ACTION ITEM: Pick the lines holding the string "updates" out of the records and copy them.

Page-level text extractions:
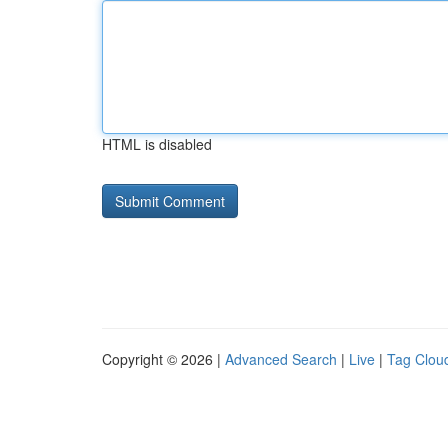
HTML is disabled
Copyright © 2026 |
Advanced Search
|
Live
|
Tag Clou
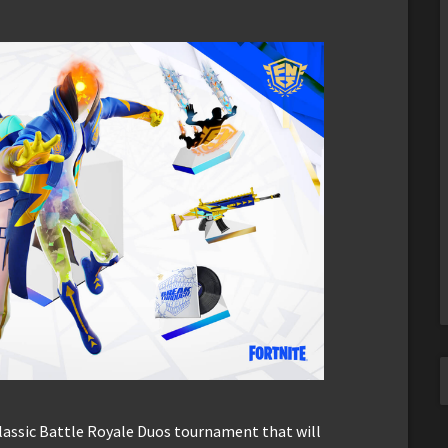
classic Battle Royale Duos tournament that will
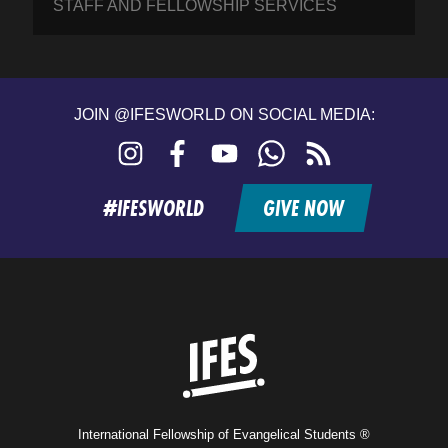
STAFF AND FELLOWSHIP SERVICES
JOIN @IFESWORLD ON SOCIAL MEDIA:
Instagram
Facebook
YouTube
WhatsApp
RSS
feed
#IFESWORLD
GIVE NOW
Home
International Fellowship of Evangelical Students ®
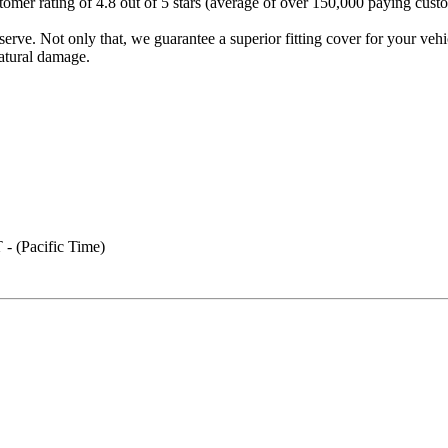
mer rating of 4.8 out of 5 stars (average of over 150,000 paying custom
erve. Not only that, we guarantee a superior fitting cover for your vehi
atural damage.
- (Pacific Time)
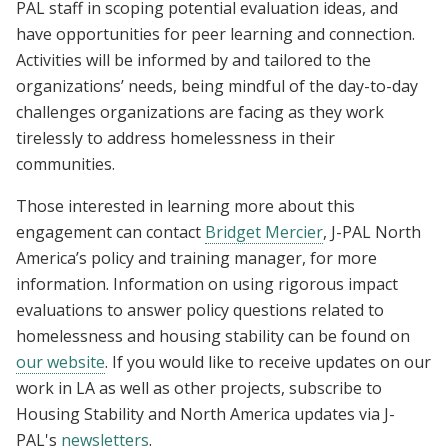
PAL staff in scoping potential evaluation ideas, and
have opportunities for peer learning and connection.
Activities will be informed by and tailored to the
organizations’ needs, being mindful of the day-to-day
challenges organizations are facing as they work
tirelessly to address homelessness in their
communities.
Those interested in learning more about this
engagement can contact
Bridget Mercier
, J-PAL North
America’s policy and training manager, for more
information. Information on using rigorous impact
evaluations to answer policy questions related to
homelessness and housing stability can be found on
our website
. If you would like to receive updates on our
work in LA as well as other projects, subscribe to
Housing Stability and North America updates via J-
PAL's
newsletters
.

--

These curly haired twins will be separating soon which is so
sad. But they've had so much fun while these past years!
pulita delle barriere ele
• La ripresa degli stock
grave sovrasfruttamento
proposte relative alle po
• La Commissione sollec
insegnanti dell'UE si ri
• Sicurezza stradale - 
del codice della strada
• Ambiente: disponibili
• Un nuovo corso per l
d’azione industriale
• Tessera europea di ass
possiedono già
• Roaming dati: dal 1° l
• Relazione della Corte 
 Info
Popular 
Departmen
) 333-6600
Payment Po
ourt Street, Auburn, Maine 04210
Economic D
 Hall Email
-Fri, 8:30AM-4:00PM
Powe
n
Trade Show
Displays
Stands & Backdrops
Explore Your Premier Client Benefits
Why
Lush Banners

TASK ANSWER:
. If you would like to receive updates on our
Housing Stability and North America updates via J-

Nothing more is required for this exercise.